Haiti-Crise politico-électorale


 


Posté le 24 avril 2003 (http://www.journallunion.com)

L’OEA à l’épreuve de l’unilatéralisme des Etats-Unis !



Il n’a fallu que quelques semaines à l’Administration Georges W. Bush pour neutraliser l’approche diplomatique multilatérale affichée timidement par l’OEA à travers ses efforts pour aboutir à une solution négociée, avec moins de casse possible, dans la gestion de la “crise politico-électorale” haïtienne. L’impondérable reste et demeure pourtant aux yeux de la Maison Blanche la consistance et la constance de la majorité des décideurs politiques des pays membres de la CARICOM depuis le début de la ” crise haïtienne” jusqu’à aujourd’hui.



La stratégie étasunienne conçue pour Haïti sous le label de “démocratie de basse intensité”                se comprend aisément à travers le plan élaboré conjointement depuis 1993 par M. Gerald                  B. Helman, ancien Ambassadeur des Etats-Unis aux Nations- Unies et M. Steven Ratner, ancien officiel de haut rang au Département d’Etat des Etats-Unis (Ministère des Affaires Etrangères).



“Les Etats en faillite vont se multiplier à l’échelle internationale. Si la Communauté internationale persiste dans son approche actuelle, elle se verrai confrontée au coût croissant des opérations de maintien de la paix, d’aide humanitaire…

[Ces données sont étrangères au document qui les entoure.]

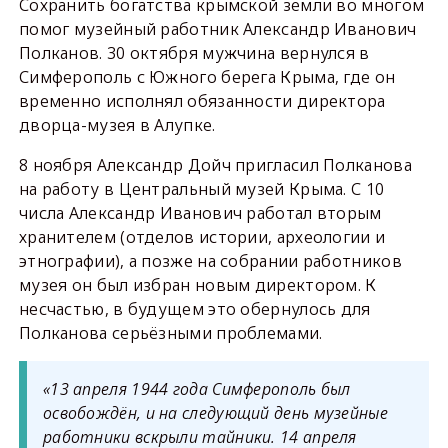
Сохранить богатства крымской земли во многом
помог музейный работник Александр Иванович
Полканов. 30 октября мужчина вернулся в
Симферополь с Южного берега Крыма, где он
временно исполнял обязанности директора
дворца-музея в Алупке.
8 ноября Александр Дойч пригласил Полканова
на работу в Центральный музей Крыма. С 10
числа Александр Иванович работал вторым
хранителем (отделов истории, археологии и
этнографии), а позже на собрании работников
музея он был избран новым директором. К
несчастью, в будущем это обернулось для
Полканова серьёзными проблемами.
«13 апреля 1944 года Симферополь был
освобождён, и на следующий день музейные
работники вскрыли тайники. 14 апреля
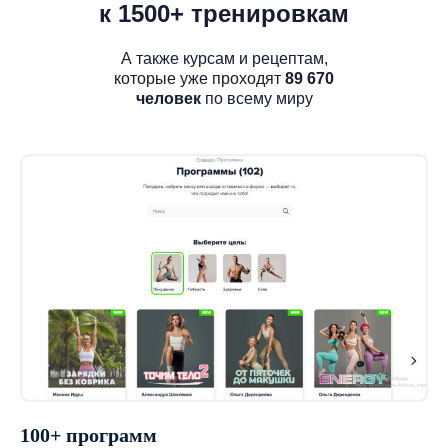
к 1500+ тренировкам
А также курсам и рецептам,
которые уже проходят
89 670
человек
по всему миру
100+ программ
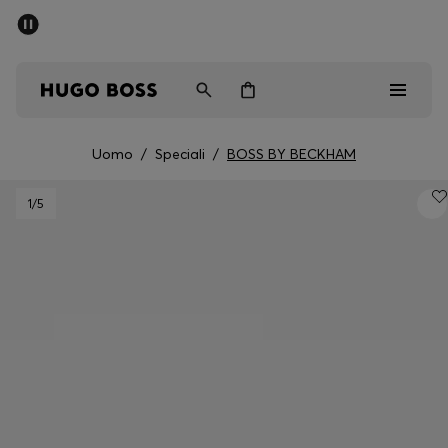
SALDI
Spedizione gratuita sopra i € 79
Uomo
Donna
Bambini
Uomo
/
Speciali
/
BOSS BY BECKHAM
Saldi
1
/5
Uomo
Donna
Bambini
Regali
Scopri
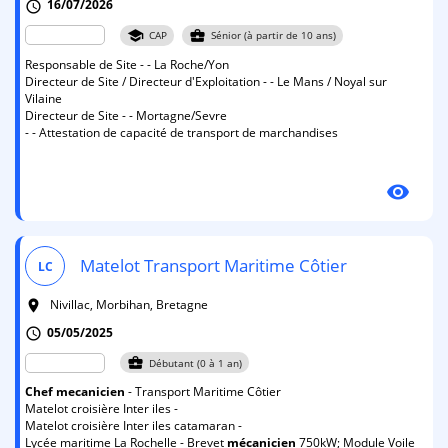
16/07/2026
schedule
school
business_center
CAP
Sénior (à partir de 10 ans)
Responsable de Site - - La Roche/Yon
Directeur de Site / Directeur d'Exploitation - - Le Mans / Noyal sur
Vilaine
Directeur de Site - - Mortagne/Sevre
- - Attestation de capacité de transport de marchandises
visibility
Matelot Transport Maritime Côtier
LC
Nivillac, Morbihan, Bretagne
room
05/05/2025
schedule
business_center
Débutant (0 à 1 an)
Chef
mecanicien
- Transport Maritime Côtier
Matelot croisière Inter iles -
Matelot croisière Inter iles catamaran -
Lycée maritime La Rochelle - Brevet
mécanicien
750kW; Module Voile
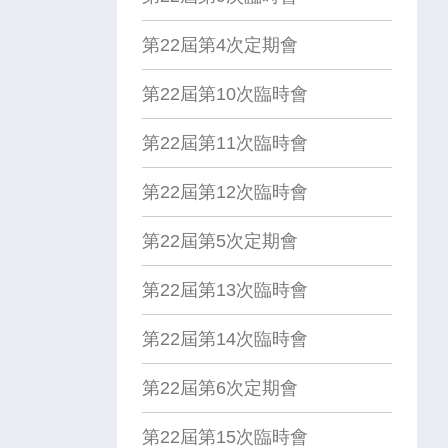
第22屆第4次定期會
第22屆第10次臨時會
第22屆第11次臨時會
第22屆第12次臨時會
第22屆第5次定期會
第22屆第13次臨時會
第22屆第14次臨時會
第22屆第6次定期會
第22屆第15次臨時會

Les Etats membres des Nations Unies doivent donc apporter une réponse directe à ces défis en créant la base juridique permettant de régler le problème des Etats en faillite, en faisant une catégorie particulière.


 


 La Communauté internationale doit répondre au moindre coût à l’instabilité nationale grandissante ainsi qu’à la misère humaine…



Un nouveau phénomène inquiétant s’impose : celui de l’Etat national failli, totalement incapable de se maintenir comme membre de la Communauté internationale. Alors que ces Etats s’enfoncent dans l’anarchie et la violence, menacent leurs propres citoyens et leurs voisins par des flots de réfugiés, l’instabilité politique, un état de guerre endémique, il devient clair que quelque chose doit être fait” (Foreign Policy # 90).



Il n’est pas indispensable dans ces conditions que ce soient les Etats-Unis qui fassent nécessairement ce ” quelque chose”. Le déclic partit à la fin de janvier 2003 du Canada (pays dit ami d’Haïti), par l’entremise de M. Denis Paradis, Secrétaire d’Etat de ce pays pour l’Amérique latine, l’Afrique et la Francophonie. 


 


 



Il (M. Paradis) avait suggéré la mise sous tutelle d’Haïti, pour se rétracter habilement par la suite.
“… Il n’est pas question de mise sous tutelle, pas question de renversement. Je pense, ce qu’il faut faire en ce moment c’est de regrouper toutes les forces internationales, la Francophonie, la Communauté européenne, un bloc de pays et d’Organisations pour dire à l’OEA qu’on est avec vous pour aider Haïti à sortir du marasme actuel. Il faut que quelque chose soit fait… “.



Le Ministre haïtien des Affaires Etrangères, M. Joseph Philippe Antonio avait rectifié le tir dans une lettre responsive à l’Ambassadeur canadien accrédité en Haïti, M. Kenneth Muray Cook.
“… Vous m’avez effectivement parlé de la réunion informelle tenue précédem-ment en vue d’élargir le groupe de support au travail de l’OEA en Haïti et favoriser le processus de dénouement de la crise haïtienne. Vous vous rappellerez sans doute que je vous avais alors exprimé ma réserve sur cette initiative à laquelle Haïti n’avait pas été dit à quelle sauce elle serait mangée…”, avait déploré le Chancelier haïtien.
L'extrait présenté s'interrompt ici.